The US Justice Department announced that an American special forces soldier has been arrested and charged after pocketing more than $400,000 by betting, using classified information, on the timing of the Trump administration’s abduction of Nicolás Maduro earlier this year.
Master Sergeant Gannon Ken Van Dyke, an active‑duty Army soldier who took part in planning and executing the operation to kidnap Maduro in early January, was charged with “unlawful use of confidential government information for personal gain, theft of nonpublic government information, commodities fraud, wire fraud and making an unlawful monetary transaction,” the Justice Department said.
Van Dyke placed 13 bets totaling roughly $33,000 on the prediction platform Polymarket, taking the “yes” position on questions about whether US forces would invade Venezuela and remove Maduro before the end of January.
President Donald Trump, who has profited massively from his second term in the White House, told reporters on Thursday that he wasn’t aware of the charges against Van Dyke. The president asked, “Was he betting that they would get [Maduro] or they wouldn’t get him?” He added, “That’s like Pete Rose betting on his own team. Now, if he bet against his team, that would be no good.”
Last year on February 28 Trump posted on Truth Social that he planned to issue “a complete PARDON of Pete Rose,” saying Rose “shouldn’t have been gambling on baseball, but only bet on HIS TEAM WINNING.”
The unsealing of the Van Dyke indictment comes amid growing worries that insiders in the Trump administration—criticized by experts and watchdogs as unusually corrupt—are profiting from nonpublic knowledge.
“This soldier was probably just copying what he’s seeing elsewhere,” said Rep. Raja Krishnamoorthi (D‑Ill.). “The culture of insider trading and corruption starts at the top and is permeating everywhere and everything. This is what people hate about our government now.”
Brian Finucane, senior adviser to the US Program at the International Crisis Group, noted the oddity of a soldier being arrested over bets tied to an operation he helped carry out, saying he looked forward to seeing who would be held accountable for the “lawless use of military force.”

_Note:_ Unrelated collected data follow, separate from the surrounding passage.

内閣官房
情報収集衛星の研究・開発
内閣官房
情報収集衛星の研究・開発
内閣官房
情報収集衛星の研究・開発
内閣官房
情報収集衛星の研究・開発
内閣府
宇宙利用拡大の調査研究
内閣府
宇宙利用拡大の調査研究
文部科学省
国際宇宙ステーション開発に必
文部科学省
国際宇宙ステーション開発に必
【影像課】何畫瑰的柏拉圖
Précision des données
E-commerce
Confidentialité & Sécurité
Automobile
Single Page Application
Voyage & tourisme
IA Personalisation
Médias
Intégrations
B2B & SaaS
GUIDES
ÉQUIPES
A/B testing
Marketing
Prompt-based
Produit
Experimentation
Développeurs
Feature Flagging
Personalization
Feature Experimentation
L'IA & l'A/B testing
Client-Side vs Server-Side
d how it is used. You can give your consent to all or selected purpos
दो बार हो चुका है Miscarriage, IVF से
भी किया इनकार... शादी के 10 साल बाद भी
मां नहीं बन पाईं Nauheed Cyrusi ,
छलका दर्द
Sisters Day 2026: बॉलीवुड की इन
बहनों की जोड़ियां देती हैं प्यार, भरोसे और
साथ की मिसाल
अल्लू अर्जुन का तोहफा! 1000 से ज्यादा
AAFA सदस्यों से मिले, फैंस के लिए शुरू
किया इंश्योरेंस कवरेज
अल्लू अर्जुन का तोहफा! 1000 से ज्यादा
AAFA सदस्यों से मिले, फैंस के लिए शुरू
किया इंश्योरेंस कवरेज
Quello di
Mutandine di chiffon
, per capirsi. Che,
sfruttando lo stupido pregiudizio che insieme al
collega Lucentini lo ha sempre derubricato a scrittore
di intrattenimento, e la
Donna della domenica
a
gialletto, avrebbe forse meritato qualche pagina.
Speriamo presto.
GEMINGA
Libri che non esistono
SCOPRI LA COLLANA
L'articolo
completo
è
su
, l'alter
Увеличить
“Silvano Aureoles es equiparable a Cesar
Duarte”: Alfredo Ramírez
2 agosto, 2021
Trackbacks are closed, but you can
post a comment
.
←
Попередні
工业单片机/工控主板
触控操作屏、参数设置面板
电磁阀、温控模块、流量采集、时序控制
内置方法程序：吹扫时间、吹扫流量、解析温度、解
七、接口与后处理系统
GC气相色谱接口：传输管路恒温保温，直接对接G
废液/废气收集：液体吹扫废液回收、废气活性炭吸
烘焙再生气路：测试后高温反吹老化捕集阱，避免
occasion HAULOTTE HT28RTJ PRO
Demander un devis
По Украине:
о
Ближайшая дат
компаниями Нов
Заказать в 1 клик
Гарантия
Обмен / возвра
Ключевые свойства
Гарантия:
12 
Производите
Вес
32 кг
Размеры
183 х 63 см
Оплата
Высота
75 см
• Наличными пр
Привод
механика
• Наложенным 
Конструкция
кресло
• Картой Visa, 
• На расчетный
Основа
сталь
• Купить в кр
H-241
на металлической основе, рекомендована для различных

Suspiciously timed wagers on the Maduro abduction and on a US military assault on Iran have raised alarm about potentially widespread insider trading among those close to the president. Last month the Financial Times reported that Pentagon Secretary Pete Hegseth’s broker tried to make a multimillion‑dollar investment in weapons stocks in the weeks before the US‑Israeli attack on Iran.
“The Iran War has become a corruption racket for the people close to President Trump,” said Sen. Chris Murphy (D‑Conn.), lead Senate sponsor of legislation that would ban wagering on government actions, terrorism, war, assassination, and events where an individual knows or controls the outcome.